I’ve been working in this field for more than 20 years and one thing that I’ve observed with genuine curiosity over that time is the sniping from various quarters that what I (and others with practices similar to mine) do each day falls short of “The Promise of Mediation”.
As readers of this Blog will know, I primarily mediate litigated money cases in the Province of Ontario. Yes, there is a basic template for mediating these cases: a mediator attempts to facilitate an orderly march to apparent true points of monetary resistance with a final push to bridge the gap. And…it’s much more than that.
In years gone by when I attended meetings and conferences of mediators I was frequently told that what I was doing was not “real” mediation.

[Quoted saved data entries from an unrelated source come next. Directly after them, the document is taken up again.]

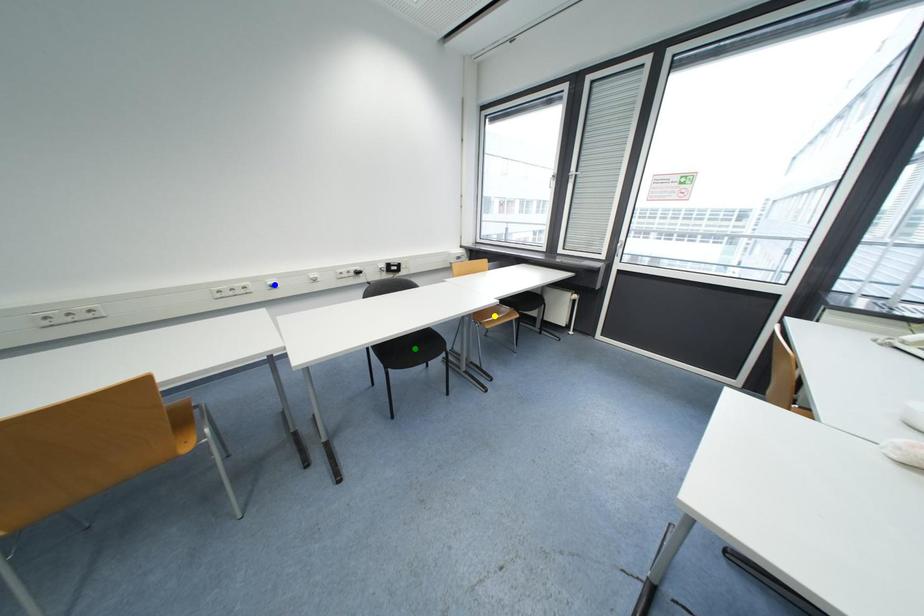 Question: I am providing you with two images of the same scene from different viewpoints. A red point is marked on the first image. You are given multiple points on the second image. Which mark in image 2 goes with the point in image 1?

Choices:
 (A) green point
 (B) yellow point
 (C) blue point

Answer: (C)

You may appreciate that this tends to have a dampening effect on one’s enthusiasm for attending future such meetings and conferences.
Over the years the impact on me of such attacks (for that’s how they feel) has faded significantly from invoking angst-filled self-disgust to now being little more than minor irritation.
But that minor irritation was felt once again with the September 14th article by highly respected Ontario family law practitioner and adjunct professor Linda Ippolito entitled “ADR has lost its ‘alternative’ way”. I invite you to read the full article.
I have no argument with many of the points raised by Ms. Ippolito. I certainly agree that mediators must continually be striving to acquire knowledge and competencies in the “three Ps: pedagogy, practice and process.”
What I do have a problem with is the suggestion (and maybe I’m just being hyper-sensitive) that the model of mediation that has become the norm for mediating litigated cases in this Province is somehow without value and deficient.
Scores of commercial mediations occur across Ontario each business day. While I am not burdened by any recent studies to quote, my sense is that the vast majority of those mediations result in settlement. Those settlements don’t just happen. They are not the product of the mechanical application of “standardized, dehydrated ‘five-step’ formulas” applied by retired judges and lawyers with a weekend course under their belt.
Each case brings a (sometimes highly sophisticated) matrix of legal and factual issues overlaid by an always complex mix of personalities, motivations and interests. While each mediator’s style is uniquely his or her own, to be successful, to achieve settlements, to attract new mediation business, mediators have to be able to assimilate all of this information, gain the trust of all parties and facilitate their journey to resolution. That, my friends, is as much art as it is science and we shouldn’t be shy about letting people know. In this jurisdiction the government, the Courts and the marketplace have all recognized the significant value of the current model of mediation.
Could this model of mediation be improved? Absolutely! And it is being improved every day as mediators gain experience, try different techniques and approaches and collect feedback from their users.
In the past 20 years mediation has assumed a crucial role in the administration of justice in this Province. That achievement speaks both to the power of the model of mediation employed and the skills of the mediators. There is certainly room for a new collaborative approach – among mediators themselves; an approach that celebrates achievements to date, that shares the successes, and yes, the failures and seeks to learn from both, and most importantly, that recognizes the diversity inherent in the mediation process and that accepts, respects and encourages that diversity.
Thank you for sticking with me this far. Thus endeth the rant.